Ora, se guardiamo a questi 10 punti, se questi fossero il punto di caduta finale di un accordo di pace, sarebbe difficile dare torto all’interpretazione iraniana. Tali punti infatti recitano:
1- Gli Stati Uniti si impegnano in maniera fondata a garantire l’assenza di aggressione futura.
2- L’Iran manterrà il controllo sullo Stretto di Hormuz
3- Si riconosce la possibilità di arricchimento dell’uranio
4- Si revocano tutte le sanzioni primarie
5- Si revocano tutte le sanzioni secondarie
6- Si annullano tutte le risoluzioni del Consiglio di Sicurezza
7- Si annullano tutte le risoluzioni del Board of Governors USA (scongelamento fondi iraniani)
8- Verrà pagato un risarcimento all’Iran per i danni subiti
9- Tutte le forze combattenti statunitensi dalla regione devono essere ritirate
10- La guerra dev’essere fermata su tutti i fronti, compresa la lotta contro la resistenza islamica del Libano.
Ora, è abbastanza chiaro che se questi punti fossero accettati pienamente, si potrebbe parlare letteralmente di una capitolazione della coalizione Epstein.
L’espressione usata da Trump, di essere una base su cui si può lavorare (workable) è sufficientemente ambigua da consentire molte varianti.
Si potrebbe dire che questo sarebbe un esito troppo bello per essere vero, e che ci dev’essere qualcosa dietro.
Si è saputo che dietro le quinte la Cina ha spinto per il raggiungimento di questo esito negoziale, e dal punto di vista cinese si può ben capire sia l’interesse sia la capacità di spingere l’Iran su posizioni conciliatorie.
Quanto a Israele, sembra aver cercato fino alla fine di remare contro l’accordo. Nelle prime ore c’è stato anche un interessante siparietto dove Netanyahu ha dapprima sostenuto che l’accordo non includeva il fronte del Libano, salvo venir ricondotto alla moderazione da una comunicazione del Primo Ministro del Pakistan, che affermava che il Libano era incluso.
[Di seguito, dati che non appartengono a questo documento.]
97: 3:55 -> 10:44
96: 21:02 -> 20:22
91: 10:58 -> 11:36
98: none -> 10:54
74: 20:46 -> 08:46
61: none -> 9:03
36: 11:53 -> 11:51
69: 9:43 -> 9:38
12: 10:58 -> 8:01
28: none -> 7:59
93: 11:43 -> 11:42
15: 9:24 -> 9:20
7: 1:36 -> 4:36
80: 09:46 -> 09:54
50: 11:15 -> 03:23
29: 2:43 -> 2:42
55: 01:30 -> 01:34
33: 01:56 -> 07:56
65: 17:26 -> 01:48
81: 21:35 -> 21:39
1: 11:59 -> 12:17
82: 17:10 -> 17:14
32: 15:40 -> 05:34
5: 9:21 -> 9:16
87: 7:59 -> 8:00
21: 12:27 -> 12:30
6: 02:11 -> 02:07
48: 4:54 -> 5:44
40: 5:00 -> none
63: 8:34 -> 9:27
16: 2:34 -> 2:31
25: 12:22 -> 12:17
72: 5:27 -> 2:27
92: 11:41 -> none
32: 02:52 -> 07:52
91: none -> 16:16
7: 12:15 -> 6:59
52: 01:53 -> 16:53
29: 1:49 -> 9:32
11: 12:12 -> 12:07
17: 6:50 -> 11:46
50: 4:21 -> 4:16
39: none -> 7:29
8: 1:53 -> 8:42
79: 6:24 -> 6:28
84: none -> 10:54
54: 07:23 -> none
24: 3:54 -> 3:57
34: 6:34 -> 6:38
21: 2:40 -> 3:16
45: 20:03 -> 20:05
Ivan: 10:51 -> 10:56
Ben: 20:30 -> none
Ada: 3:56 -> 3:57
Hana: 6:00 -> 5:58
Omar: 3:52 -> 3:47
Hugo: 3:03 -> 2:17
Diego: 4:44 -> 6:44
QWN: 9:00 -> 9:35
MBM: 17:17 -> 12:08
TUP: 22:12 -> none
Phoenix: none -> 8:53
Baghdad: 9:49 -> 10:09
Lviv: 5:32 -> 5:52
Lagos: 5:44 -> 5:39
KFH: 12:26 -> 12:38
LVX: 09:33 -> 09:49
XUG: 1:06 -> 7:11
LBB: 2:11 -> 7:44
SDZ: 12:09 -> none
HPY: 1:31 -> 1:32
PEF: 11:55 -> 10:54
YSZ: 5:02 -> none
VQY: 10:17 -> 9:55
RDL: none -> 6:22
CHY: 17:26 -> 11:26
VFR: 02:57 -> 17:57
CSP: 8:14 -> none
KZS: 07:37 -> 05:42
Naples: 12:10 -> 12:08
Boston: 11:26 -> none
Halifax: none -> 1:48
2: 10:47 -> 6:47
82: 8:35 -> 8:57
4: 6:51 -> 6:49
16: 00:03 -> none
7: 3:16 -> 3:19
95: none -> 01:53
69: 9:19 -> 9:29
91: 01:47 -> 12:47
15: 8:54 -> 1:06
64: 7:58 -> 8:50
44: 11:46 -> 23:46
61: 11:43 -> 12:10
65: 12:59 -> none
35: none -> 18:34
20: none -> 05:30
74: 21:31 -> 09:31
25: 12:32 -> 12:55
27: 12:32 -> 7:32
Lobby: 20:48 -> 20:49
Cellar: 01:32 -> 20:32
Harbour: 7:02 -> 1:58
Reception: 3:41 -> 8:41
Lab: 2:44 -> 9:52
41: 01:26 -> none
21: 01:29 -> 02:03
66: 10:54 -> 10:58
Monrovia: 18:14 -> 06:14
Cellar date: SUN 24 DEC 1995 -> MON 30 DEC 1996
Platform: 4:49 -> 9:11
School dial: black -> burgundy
Ora, che prospettiva emerge da questo quadro?
Nell’immediato c’è un sollievo collettivo per la rapida discesa del prezzo del petrolio, attestatosi a 95 dollari al barile dai 110 dollari di ieri.
Che gli USA possano accettare integralmente quei 10 punti mi sento di escluderlo.
Anche l’accettazione della metà di essi sarebbe un trionfo per l’Iran.
D’altro canto, non credo che la dirigenza iraniana né possa né voglia accettare un accordo troppo chiaramente al ribasso, dopo gli enormi sacrifici fatti.
Dunque nei prossimi giorni ci si muoverà lungo un crinale assai sottile e la possibilità che il conflitto si reinneschi è altissima.
La mia personale impressione è che qui ci sia un unico attore, non comparso in prima persona sulla scena, che ha la capacità di condurre questa tregua nel porto sicuro di una pace duratura, ed è la Cina. La Cina ha un chiaro interesse alla preservazione della sovranità iraniana, e ha i mezzi per spingere sia gli USA sia l’Iran ad accettare condizioni indigeste. Rispetto all’Iran, la Cina è il maggior partner commerciale e la maggiore forza capace di aiutare nella ricostruzione. Rispetto agli USA, la Cina ha la capacità di minacciare credibilmente un rafforzamento delle capacità iraniane, sia militari che di resistenza economica nel lungo periodo (nel caso di una ripresa del conflitto).
Detto questo, basterà un soffio di vento, un gesto inconsulto perché l’intera regione riprenda immediatamente fuoco.